---
title: "10. Scaling Up with Parallel Processing"
output: rmarkdown::html_vignette
vignette: >
  %\VignetteIndexEntry{10. Scaling Up with Parallel Processing}
  %\VignetteEngine{knitr::rmarkdown}
  %\VignetteEncoding{UTF-8}
---

```{r, include = FALSE}
knitr::opts_chunk$set(
  collapse = TRUE,
  comment = "#>",
  fig.width = 7,
  fig.height = 5
)
```

## Introduction

The Double Super Learner is an incredibly powerful statistical framework, but it is computationally demanding. If you define 5 base algorithms and use 10-fold cross-validation, `SuperSurv` has to fit a minimum of 50 separate machine learning models just for the Event ensemble, plus another set for the Censoring ensemble!



By default, R executes these models sequentially (one after the other). However, `SuperSurv` natively supports parallel processing using the modern `future` and `future.apply` ecosystem. This allows you to distribute the cross-validation folds across multiple CPU cores, dramatically reducing computation time.

## 1. Prerequisites

To use parallel processing, you need to have the `future` and `future.apply` packages installed. 

```{r eval=FALSE}
install.packages(c("future", "future.apply"))
```

## 2. Setting Up the Parallel Environment

`SuperSurv` relies on you to define your parallel "plan" before running the function. This gives you complete control over how many resources the package is allowed to consume.

```{r parallel-setup, message=FALSE, warning=FALSE, eval=FALSE}
library(SuperSurv)
library(future)
library(survival)

data("metabric", package = "SuperSurv")

# 1. Define the parallel plan
# 'multisession' opens background R sessions. 
# We tell it to use 4 CPU cores (workers).
plan(multisession, workers = 4)
```

## 3. Running SuperSurv in Parallel

Once the `plan` is set, simply add `parallel = TRUE` to your `SuperSurv` call.
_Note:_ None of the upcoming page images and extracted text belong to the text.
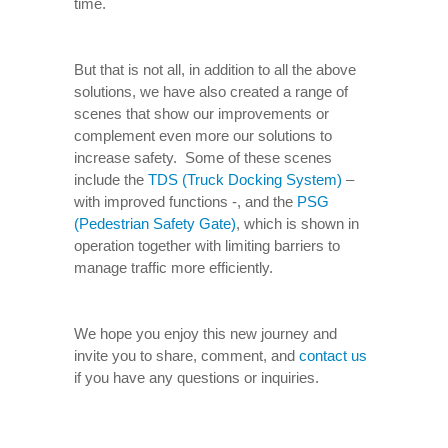
time.
But that is not all, in addition to all the above
solutions, we have also created a range of
scenes that show our improvements or
complement even more our solutions to
increase safety. Some of these scenes
include the
TDS (Truck Docking System)
–
with improved functions -, and the
PSG
(Pedestrian Safety Gate)
, which is shown in
operation together with limiting barriers to
manage traffic more efficiently.
We hope you enjoy this new journey and
invite you to share, comment, and
contact us
if you have any questions or inquiries.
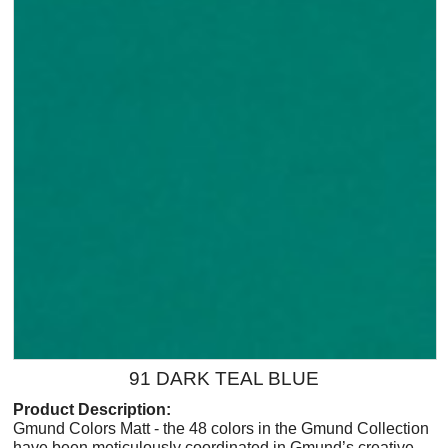
91 DARK TEAL BLUE
Product Description:
Gmund Colors Matt - the 48 colors in the Gmund Collection
have been meticulously coordinated in Gmund’s creative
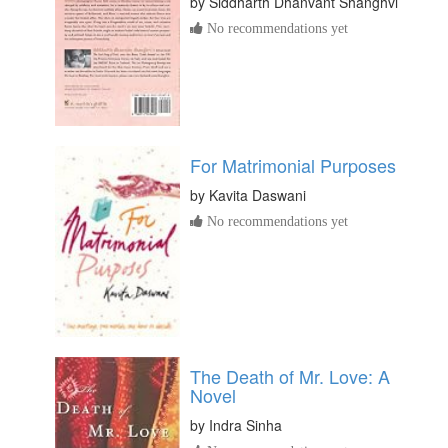
by
Siddharth Dhanvant Shanghvi
No recommendations yet
For Matrimonial Purposes
by
Kavita Daswani
No recommendations yet
The Death of Mr. Love: A
Novel
by
Indra Sinha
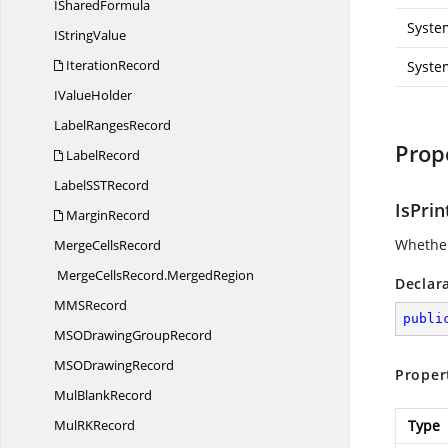
I
SharedFormula
Syste
I
StringValue
IterationRecord
Syste
I
ValueHolder
Label
RangesRecord
Prop
LabelRecord
LabelSS
TRecord
IsPrin
MarginRecord
Whether 
Merge
CellsRecord
MergeCellsRecord.
MergedRegion
Declar
MM
SRecord
publi
MSODrawing
GroupRecord
MSO
DrawingRecord
Proper
Mul
BlankRecord
MulR
KRecord
Type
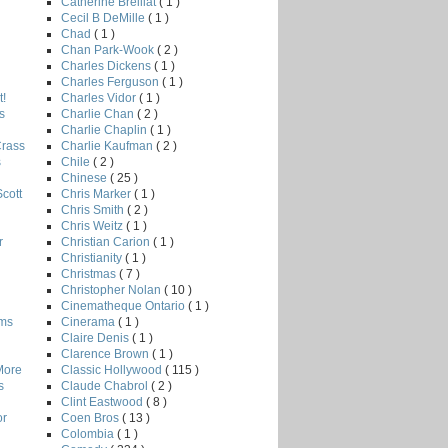
Catherine Breillat
( 1 )
Cecil B DeMille
( 1 )
Chad
( 1 )
Chan Park-Wook
( 2 )
Charles Dickens
( 1 )
Charles Ferguson
( 1 )
Charles Vidor
( 1 )
!
Charlie Chan
( 2 )
s
Charlie Chaplin
( 1 )
Charlie Kaufman
( 2 )
Crass
Chile
( 2 )
s
Chinese
( 25 )
Chris Marker
( 1 )
Scott
Chris Smith
( 2 )
Chris Weitz
( 1 )
Christian Carion
( 1 )
r
Christianity
( 1 )
Christmas
( 7 )
Christopher Nolan
( 10 )
Cinematheque Ontario
( 1 )
Cinerama
( 1 )
lms
Claire Denis
( 1 )
Clarence Brown
( 1 )
Classic Hollywood
( 115 )
More
Claude Chabrol
( 2 )
s
Clint Eastwood
( 8 )
Coen Bros
( 13 )
or
Colombia
( 1 )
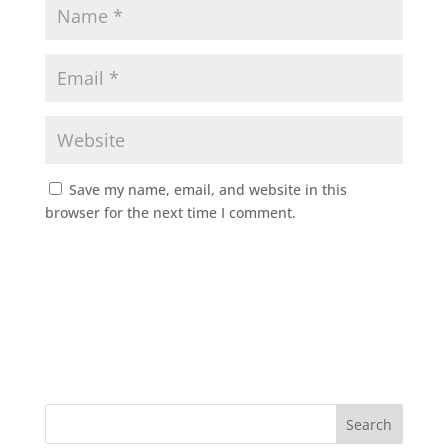
Save my name, email, and website in this
browser for the next time I comment.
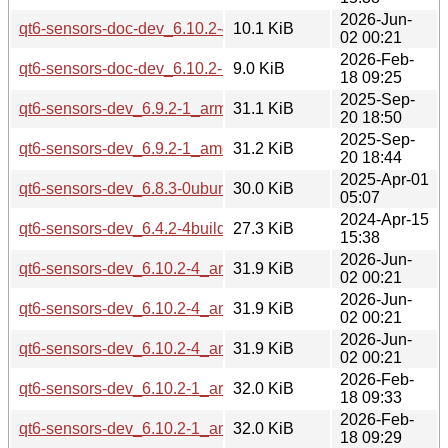
2026-Jun-
qt6-sensors-doc-dev_6.10.2-4_all.deb
10.1 KiB
02 00:21
2026-Feb-
qt6-sensors-doc-dev_6.10.2-1_all.deb
9.0 KiB
18 09:25
2025-Sep-
qt6-sensors-dev_6.9.2-1_arm64.deb
31.1 KiB
20 18:50
2025-Sep-
qt6-sensors-dev_6.9.2-1_amd64.deb
31.2 KiB
20 18:44
2025-Apr-01
qt6-sensors-dev_6.8.3-0ubuntu1_amd64.deb
30.0 KiB
05:07
2024-Apr-15
qt6-sensors-dev_6.4.2-4build3_amd64.deb
27.3 KiB
15:38
2026-Jun-
qt6-sensors-dev_6.10.2-4_arm64.deb
31.9 KiB
02 00:21
2026-Jun-
qt6-sensors-dev_6.10.2-4_amd64v3.deb
31.9 KiB
02 00:21
2026-Jun-
qt6-sensors-dev_6.10.2-4_amd64.deb
31.9 KiB
02 00:21
2026-Feb-
qt6-sensors-dev_6.10.2-1_arm64.deb
32.0 KiB
18 09:33
2026-Feb-
qt6-sensors-dev_6.10.2-1_amd64v3.deb
32.0 KiB
18 09:29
The internal cross-validation loop will automatically detect your workers and distribute the folds simultaneously.

```{r run-parallel, eval=FALSE}
X <- metabric[, grep("^x", names(metabric))]
new.times <- seq(50, 200, by = 25)

# 2. Run the model with parallel = TRUE
fit_parallel <- SuperSurv(
  time = metabric$duration,
  event = metabric$event,
  X = X,
  newX = X,
  new.times = new.times,
  event.library = c("surv.coxph", "surv.weibull", "surv.rfsrc"),
  cens.library = c("surv.coxph"),
  parallel = TRUE,     # <--- The magic argument
  nFolds = 5
)
```

## 4. Closing the Environment

It is a best practice to close the background workers and return to standard, sequential processing once your intensive models are finished fitting. This frees up memory on your machine.

```{r close-parallel, eval=FALSE}
# 3. Return to sequential processing
plan(sequential)
```

## A Note on Mathematical Reproducibility

In standard parallel processing, random number generation (used heavily in cross-validation splits and Random Forests) can become disorganized, leading to results that change slightly every time you run the code. 

`SuperSurv` handles this safely under the hood. When `parallel = TRUE`, the package automatically invokes `future.seed = TRUE`, ensuring that your parallelized ensemble yields the exact same mathematically reproducible results as your sequential ensemble, just much faster!